Homes and businesses were submerged as river levels kept rising in the Eden Valley.

In total, more than 70 flood warnings and alerts were issued along with widespread travel disruption.

As Storm Ciara battered the county police were forced to close a number of roads.

Appleby was a particularly badly hit area.

On Saturday night residents and volunteers worked through the night to put flood defences in place and hand out sandbags, not suspecting the river would rise to almost Storm Desmond levels.

During the early hours of Sunday morning, residents moved cars and packed up belongings ready for the impact of the storm.

Emergency services continued to rescue people and animals and crews from Lazonby Fire Station were called after the farmer had been cut off from dry land as a result of the rising water.

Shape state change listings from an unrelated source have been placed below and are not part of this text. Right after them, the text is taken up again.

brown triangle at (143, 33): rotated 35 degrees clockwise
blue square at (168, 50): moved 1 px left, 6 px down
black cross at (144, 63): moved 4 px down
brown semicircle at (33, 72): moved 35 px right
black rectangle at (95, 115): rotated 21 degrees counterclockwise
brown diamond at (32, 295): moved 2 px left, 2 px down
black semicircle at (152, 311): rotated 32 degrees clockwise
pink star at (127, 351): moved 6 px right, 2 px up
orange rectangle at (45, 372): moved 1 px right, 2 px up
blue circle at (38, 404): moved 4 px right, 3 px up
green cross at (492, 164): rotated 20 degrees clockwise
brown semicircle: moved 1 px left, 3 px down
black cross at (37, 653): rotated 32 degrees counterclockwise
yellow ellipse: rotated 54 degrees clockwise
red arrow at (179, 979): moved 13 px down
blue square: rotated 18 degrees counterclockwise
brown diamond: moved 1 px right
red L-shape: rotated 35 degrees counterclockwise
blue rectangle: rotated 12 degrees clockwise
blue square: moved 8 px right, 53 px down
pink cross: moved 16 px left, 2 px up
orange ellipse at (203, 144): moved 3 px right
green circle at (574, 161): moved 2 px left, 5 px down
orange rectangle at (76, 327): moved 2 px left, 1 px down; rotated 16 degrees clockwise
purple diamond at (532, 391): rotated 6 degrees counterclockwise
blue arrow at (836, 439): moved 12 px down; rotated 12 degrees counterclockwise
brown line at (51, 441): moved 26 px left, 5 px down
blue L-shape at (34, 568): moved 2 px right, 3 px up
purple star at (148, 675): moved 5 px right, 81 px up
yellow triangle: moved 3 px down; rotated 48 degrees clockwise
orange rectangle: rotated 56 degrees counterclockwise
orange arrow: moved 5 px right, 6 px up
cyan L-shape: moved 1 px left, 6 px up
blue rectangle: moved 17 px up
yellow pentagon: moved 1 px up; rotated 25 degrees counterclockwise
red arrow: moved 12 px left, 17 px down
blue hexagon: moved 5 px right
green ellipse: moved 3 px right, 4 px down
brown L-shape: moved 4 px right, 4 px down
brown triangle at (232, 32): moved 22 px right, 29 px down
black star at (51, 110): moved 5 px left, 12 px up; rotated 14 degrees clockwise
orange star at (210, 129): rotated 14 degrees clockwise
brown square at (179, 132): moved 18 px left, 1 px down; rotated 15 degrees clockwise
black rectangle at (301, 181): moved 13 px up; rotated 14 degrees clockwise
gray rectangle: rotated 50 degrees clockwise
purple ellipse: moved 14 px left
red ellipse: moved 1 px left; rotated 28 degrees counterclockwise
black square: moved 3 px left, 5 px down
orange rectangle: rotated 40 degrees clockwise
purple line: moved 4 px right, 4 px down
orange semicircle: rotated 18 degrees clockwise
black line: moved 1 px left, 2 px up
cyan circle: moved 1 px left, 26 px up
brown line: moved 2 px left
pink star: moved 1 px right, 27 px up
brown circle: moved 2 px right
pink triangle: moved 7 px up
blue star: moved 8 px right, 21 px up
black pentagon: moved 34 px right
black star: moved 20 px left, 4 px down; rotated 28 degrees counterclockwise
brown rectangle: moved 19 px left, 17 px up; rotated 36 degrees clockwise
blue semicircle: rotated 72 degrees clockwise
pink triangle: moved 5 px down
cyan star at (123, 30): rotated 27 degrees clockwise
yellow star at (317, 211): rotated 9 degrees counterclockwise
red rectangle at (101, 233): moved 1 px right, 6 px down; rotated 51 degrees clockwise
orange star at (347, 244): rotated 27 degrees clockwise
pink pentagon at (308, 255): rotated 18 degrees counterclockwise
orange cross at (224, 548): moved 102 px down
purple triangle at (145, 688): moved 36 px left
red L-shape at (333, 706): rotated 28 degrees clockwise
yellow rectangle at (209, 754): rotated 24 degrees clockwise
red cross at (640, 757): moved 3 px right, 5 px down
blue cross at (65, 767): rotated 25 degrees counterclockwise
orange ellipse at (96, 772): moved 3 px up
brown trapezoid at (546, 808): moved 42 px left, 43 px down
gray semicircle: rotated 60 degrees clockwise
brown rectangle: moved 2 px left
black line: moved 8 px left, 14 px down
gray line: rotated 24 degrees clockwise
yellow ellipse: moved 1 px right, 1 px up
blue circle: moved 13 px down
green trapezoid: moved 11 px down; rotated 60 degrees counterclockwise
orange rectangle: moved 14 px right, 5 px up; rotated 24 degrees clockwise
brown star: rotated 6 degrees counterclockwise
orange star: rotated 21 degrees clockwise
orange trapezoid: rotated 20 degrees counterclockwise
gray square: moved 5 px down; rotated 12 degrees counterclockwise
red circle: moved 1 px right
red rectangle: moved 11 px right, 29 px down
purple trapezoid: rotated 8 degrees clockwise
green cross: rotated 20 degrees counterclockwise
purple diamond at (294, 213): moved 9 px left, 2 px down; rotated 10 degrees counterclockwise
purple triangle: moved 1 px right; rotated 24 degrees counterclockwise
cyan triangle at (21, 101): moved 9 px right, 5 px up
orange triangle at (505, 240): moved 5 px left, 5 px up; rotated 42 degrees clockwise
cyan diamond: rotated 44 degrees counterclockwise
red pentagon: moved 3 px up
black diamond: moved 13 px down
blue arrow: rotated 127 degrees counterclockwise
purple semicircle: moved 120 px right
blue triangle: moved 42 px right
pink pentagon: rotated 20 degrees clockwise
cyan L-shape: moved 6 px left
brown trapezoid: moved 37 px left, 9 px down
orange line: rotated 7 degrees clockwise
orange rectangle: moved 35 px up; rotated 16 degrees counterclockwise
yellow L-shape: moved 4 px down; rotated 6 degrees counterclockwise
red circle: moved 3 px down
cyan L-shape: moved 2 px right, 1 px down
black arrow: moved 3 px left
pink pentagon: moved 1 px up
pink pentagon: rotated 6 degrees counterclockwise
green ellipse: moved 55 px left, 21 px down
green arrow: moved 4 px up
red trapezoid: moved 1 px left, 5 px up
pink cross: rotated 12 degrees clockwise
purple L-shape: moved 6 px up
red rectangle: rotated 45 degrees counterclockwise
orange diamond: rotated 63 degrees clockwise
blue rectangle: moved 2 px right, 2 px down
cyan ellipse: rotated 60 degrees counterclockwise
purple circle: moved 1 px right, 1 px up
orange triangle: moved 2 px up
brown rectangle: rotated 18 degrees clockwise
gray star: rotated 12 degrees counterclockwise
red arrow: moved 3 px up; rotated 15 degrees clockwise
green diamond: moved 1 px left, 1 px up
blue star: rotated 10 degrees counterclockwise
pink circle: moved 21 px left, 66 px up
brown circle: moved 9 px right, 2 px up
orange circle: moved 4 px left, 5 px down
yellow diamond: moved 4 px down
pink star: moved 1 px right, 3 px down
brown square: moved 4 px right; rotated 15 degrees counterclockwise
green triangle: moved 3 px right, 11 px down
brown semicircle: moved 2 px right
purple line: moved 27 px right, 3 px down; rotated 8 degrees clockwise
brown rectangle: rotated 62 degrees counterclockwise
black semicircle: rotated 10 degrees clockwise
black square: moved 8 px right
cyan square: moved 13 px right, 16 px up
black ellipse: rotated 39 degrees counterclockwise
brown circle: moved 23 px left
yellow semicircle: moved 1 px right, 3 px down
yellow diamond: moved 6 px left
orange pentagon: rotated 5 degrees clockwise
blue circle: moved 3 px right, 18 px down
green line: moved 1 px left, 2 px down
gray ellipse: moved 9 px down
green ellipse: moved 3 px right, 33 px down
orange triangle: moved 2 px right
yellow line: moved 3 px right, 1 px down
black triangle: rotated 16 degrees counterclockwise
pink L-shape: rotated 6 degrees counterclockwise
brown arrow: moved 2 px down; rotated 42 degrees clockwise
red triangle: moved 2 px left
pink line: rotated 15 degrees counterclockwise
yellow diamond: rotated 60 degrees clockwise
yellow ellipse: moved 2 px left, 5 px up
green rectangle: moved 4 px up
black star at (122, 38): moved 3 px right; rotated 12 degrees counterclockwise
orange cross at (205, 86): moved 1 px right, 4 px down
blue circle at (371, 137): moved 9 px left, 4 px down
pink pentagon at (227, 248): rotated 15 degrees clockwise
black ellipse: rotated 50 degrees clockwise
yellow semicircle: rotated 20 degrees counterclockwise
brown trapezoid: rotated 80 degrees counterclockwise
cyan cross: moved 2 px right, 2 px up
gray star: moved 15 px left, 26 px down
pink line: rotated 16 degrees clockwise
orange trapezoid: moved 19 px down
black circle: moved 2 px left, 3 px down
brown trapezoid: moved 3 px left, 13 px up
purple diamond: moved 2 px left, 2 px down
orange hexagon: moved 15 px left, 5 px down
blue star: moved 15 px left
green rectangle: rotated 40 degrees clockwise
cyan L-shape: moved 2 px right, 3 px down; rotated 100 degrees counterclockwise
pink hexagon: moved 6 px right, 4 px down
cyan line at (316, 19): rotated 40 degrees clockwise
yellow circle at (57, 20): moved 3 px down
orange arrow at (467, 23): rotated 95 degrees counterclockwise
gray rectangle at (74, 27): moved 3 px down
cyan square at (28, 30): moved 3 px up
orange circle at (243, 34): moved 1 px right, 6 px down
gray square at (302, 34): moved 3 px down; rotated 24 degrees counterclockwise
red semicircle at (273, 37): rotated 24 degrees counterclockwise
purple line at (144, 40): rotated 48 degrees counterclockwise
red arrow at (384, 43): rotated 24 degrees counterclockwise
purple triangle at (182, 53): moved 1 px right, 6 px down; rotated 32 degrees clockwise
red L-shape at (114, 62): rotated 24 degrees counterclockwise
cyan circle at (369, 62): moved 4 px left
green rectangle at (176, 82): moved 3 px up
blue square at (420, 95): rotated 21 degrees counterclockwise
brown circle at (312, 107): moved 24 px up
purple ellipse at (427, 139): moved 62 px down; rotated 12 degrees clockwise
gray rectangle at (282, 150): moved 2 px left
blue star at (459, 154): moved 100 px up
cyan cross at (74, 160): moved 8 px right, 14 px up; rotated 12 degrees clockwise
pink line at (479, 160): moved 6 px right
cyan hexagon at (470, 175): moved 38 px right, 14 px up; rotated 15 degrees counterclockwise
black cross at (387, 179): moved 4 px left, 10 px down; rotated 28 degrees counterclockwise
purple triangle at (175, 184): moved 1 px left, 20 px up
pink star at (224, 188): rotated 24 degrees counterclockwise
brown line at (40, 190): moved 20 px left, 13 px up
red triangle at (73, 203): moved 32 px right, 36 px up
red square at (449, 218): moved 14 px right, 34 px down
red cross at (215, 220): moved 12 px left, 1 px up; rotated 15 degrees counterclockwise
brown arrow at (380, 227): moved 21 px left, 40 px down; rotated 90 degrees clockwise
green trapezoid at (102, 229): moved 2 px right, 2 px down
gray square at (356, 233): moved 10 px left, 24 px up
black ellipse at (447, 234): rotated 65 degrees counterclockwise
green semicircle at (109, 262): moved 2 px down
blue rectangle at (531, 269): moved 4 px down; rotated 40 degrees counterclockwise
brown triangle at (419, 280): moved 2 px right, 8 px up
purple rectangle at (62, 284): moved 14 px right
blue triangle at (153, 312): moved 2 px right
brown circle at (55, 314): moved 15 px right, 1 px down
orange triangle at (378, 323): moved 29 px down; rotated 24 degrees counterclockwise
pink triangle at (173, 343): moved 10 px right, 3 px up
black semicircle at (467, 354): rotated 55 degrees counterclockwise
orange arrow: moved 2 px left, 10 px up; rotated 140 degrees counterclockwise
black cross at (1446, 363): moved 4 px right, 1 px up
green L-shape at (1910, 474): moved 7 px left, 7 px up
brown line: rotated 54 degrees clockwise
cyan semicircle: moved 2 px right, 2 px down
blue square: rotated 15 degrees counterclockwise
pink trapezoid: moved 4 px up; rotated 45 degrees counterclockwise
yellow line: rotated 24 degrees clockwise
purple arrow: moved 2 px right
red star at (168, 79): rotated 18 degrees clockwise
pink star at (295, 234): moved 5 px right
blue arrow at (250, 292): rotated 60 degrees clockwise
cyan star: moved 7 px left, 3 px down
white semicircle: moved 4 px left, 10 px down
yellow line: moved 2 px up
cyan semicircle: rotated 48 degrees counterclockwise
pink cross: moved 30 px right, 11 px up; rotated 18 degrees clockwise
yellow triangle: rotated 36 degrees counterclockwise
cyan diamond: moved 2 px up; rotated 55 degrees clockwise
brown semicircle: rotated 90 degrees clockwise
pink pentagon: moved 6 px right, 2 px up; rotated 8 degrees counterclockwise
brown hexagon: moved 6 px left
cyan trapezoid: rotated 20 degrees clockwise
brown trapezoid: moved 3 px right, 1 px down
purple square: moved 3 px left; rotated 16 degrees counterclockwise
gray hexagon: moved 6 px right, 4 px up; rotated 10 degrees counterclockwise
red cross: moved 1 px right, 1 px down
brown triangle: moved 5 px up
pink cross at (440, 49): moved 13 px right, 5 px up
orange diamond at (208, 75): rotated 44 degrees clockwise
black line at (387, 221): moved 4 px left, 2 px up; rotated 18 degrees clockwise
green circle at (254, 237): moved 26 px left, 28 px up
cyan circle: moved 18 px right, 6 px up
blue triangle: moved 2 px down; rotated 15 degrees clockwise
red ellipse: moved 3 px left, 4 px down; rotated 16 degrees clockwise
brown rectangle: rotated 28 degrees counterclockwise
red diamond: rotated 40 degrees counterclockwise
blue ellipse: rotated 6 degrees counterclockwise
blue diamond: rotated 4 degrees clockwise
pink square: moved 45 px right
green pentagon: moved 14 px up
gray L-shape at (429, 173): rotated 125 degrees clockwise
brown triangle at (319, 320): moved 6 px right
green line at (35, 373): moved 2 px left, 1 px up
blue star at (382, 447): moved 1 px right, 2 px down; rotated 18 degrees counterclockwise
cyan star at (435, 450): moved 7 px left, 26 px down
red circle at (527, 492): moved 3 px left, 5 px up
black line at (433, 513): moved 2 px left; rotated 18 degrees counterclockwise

Rain was so powerful that a United Utilities water main pipe became damaged, taking almost five days to repair.

The pipe located underwater in the Selside area near Kendal was damaged by the storm on Sunday.

Teams battled challenging conditions, including snow in the rural location where the water main crosses a river bed, meaning it took longer than anticipated to complete the work.

United Utilities informed people that the pipe had been repaired yesterday morning, however, properties may still face water problems for up to three days.

The reason for the delay is because 90m litres of water needs to be brought back to the network.

Martin Padley, water service director at United Utilities, said: “Our teams are working around the clock to get this pipe repaired and water supplies back to normal.

“I want to thank residents who are showing real community spirit in helping each other with the bottled water supplies.

“Our tankering operation is helping to maintain some water supplies and we have drafted in additional tankers from outside the region. The weather conditions and rural roads are making this especially difficult for driving HGVs and we are grateful for the support of the local council here."

Nearly ten thousand homes experienced black-outs for several hours over Saturday and Sunday, with 200 extra workers drafted in to help solve problems.

Martin Deehan, operations director for the north for Electricity North West, explained: "There were extremely high winds over the weekend.

"We knew it was going to be a prolonged event. Almost 10,000 homes across Cumbria were affected and thankfully we were able to reconnect them all.

"It's been a tough job but we've had a fantastic response. 200 workers responded and we had lots of support.

"The support behind the engineers has been great. Almost 5,000 calls were received and it was a real team effort.

"We now have Storm Dennis on the way and it's difficult to predict what is going to happen.

"We always look towards the potential damage and we're ready to go again and we have similar workers on hand.

"We have no shortage of people volunteering to work."